»»

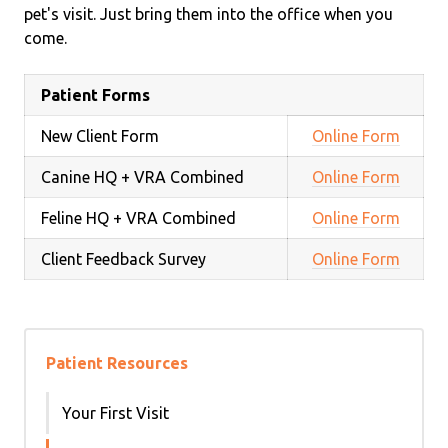
pet's visit. Just bring them into the office when you
come.
Patient Forms
New Client Form
Online Form
Canine HQ + VRA Combined
Online Form
Feline HQ + VRA Combined
Online Form
Client Feedback Survey
Online Form
Patient Resources
Your First Visit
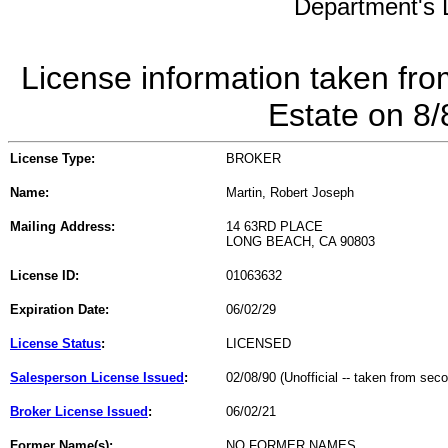
Department's L
License information taken fro
Estate on 8
License Type:
BROKER
Name:
Martin, Robert Joseph
Mailing Address:
14 63RD PLACE
LONG BEACH, CA 90803
License ID:
01063632
Expiration Date:
06/02/29
License Status
:
LICENSED
Salesperson License Issued
:
02/08/90 (Unofficial -- taken from sec
Broker License Issued
:
06/02/21
Former Name(s):
NO FORMER NAMES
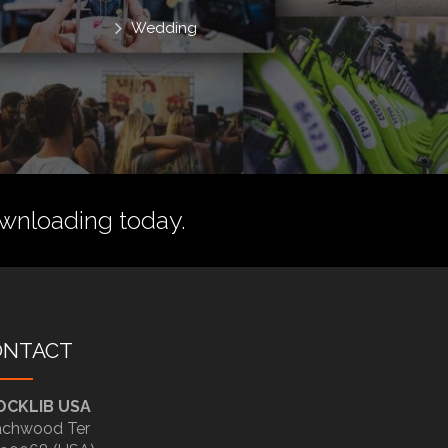
Wedding
wnloading today.
ONTACT
OCKLIB USA
chwood Ter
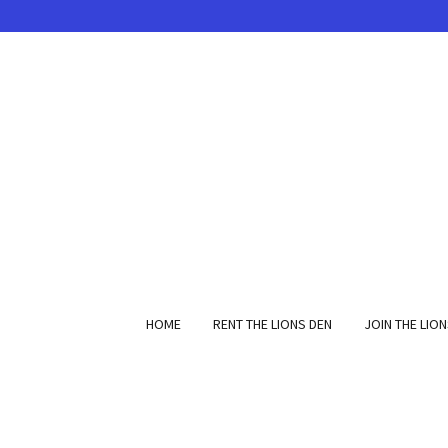
HOME
RENT THE LIONS DEN
JOIN THE LIO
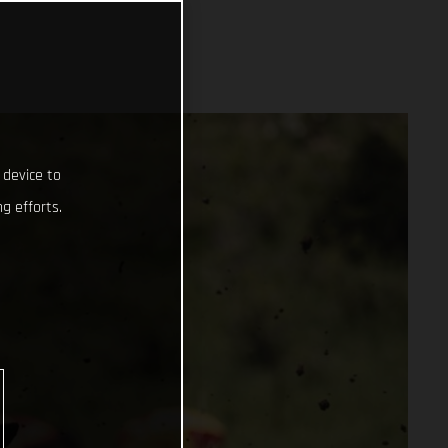
 device to
g efforts.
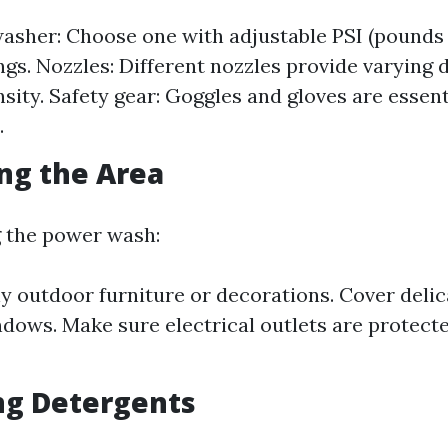
asher: Choose one with adjustable PSI (pounds
ings. Nozzles: Different nozzles provide varying 
nsity. Safety gear: Goggles and gloves are essent
.
ing the Area
g the power wash:
 outdoor furniture or decorations. Cover delic
dows. Make sure electrical outlets are protect
ng Detergents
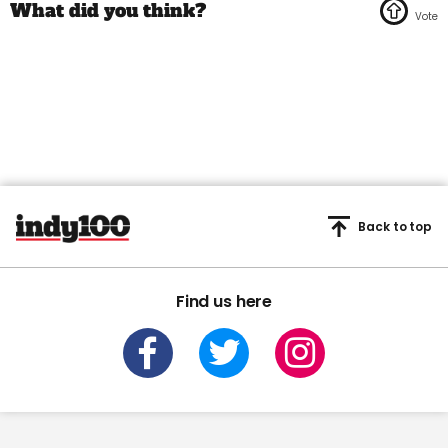
Back to top
Find us here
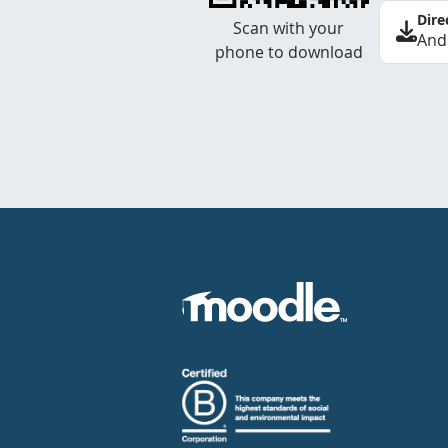
Dire
Scan with your
And
phone to download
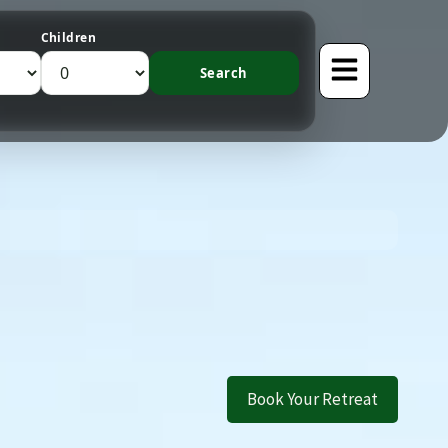
Children
Book Your Retreat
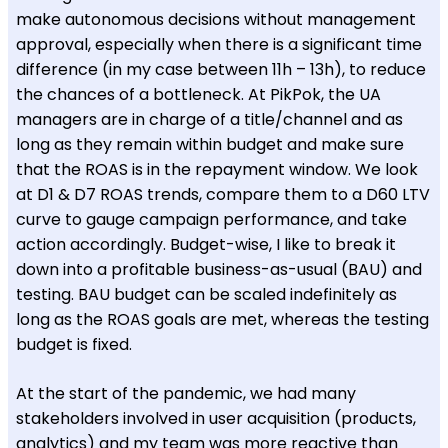
make autonomous decisions without management
approval, especially when there is a significant time
difference (in my case between 11h – 13h), to reduce
the chances of a bottleneck. At PikPok, the UA
managers are in charge of a title/channel and as
long as they remain within budget and make sure
that the ROAS is in the repayment window. We look
at D1 & D7 ROAS trends, compare them to a D60 LTV
curve to gauge campaign performance, and take
action accordingly. Budget-wise, I like to break it
down into a profitable business-as-usual (BAU) and
testing. BAU budget can be scaled indefinitely as
long as the ROAS goals are met, whereas the testing
budget is fixed.
At the start of the pandemic, we had many
stakeholders involved in user acquisition (products,
analytics) and my team was more reactive than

««

### Work request
Once the line containing "at D1 & D7 ROAS" has been located, transcribe exactly and only every line from the first line of the entries through it, excluding pictures.

### Answer section
pet's visit. Just bring them into the office when you
come.
Patient Forms
New Client Form
Online Form
Canine HQ + VRA Combined
Online Form
Feline HQ + VRA Combined
Online Form
Client Feedback Survey
Online Form
Patient Resources
Your First Visit
Department's L
License information taken fro
Estate on 8
License Type:
BROKER
Name:
Martin, Robert Joseph
Mailing Address:
14 63RD PLACE
LONG BEACH, CA 90803
License ID:
01063632
Expiration Date:
06/02/29
License Status
:
LICENSED
Salesperson License Issued
:
02/08/90 (Unofficial -- taken from sec
Broker License Issued
:
06/02/21
Former Name(s):
NO FORMER NAMES
Wedding
wnloading today.
ONTACT
OCKLIB USA
chwood Ter
HOME
RENT THE LIONS DEN
JOIN THE LIO
 device to
g efforts.
asher: Choose one with adjustable PSI (pounds
ings. Nozzles: Different nozzles provide varying 
nsity. Safety gear: Goggles and gloves are essent
.
ing the Area
g the power wash:
 outdoor furniture or decorations. Cover delic
dows. Make sure electrical outlets are protect
ng Detergents
Back to top
Find us here
Dire
Scan with your
And
phone to download
Children
Book Your Retreat
make autonomous decisions without management
approval, especially when there is a significant time
difference (in my case between 11h – 13h), to reduce
the chances of a bottleneck. At PikPok, the UA
managers are in charge of a title/channel and as
long as they remain within budget and make sure
that the ROAS is in the repayment window. We look
at D1 & D7 ROAS trends, compare them to a D60 LTV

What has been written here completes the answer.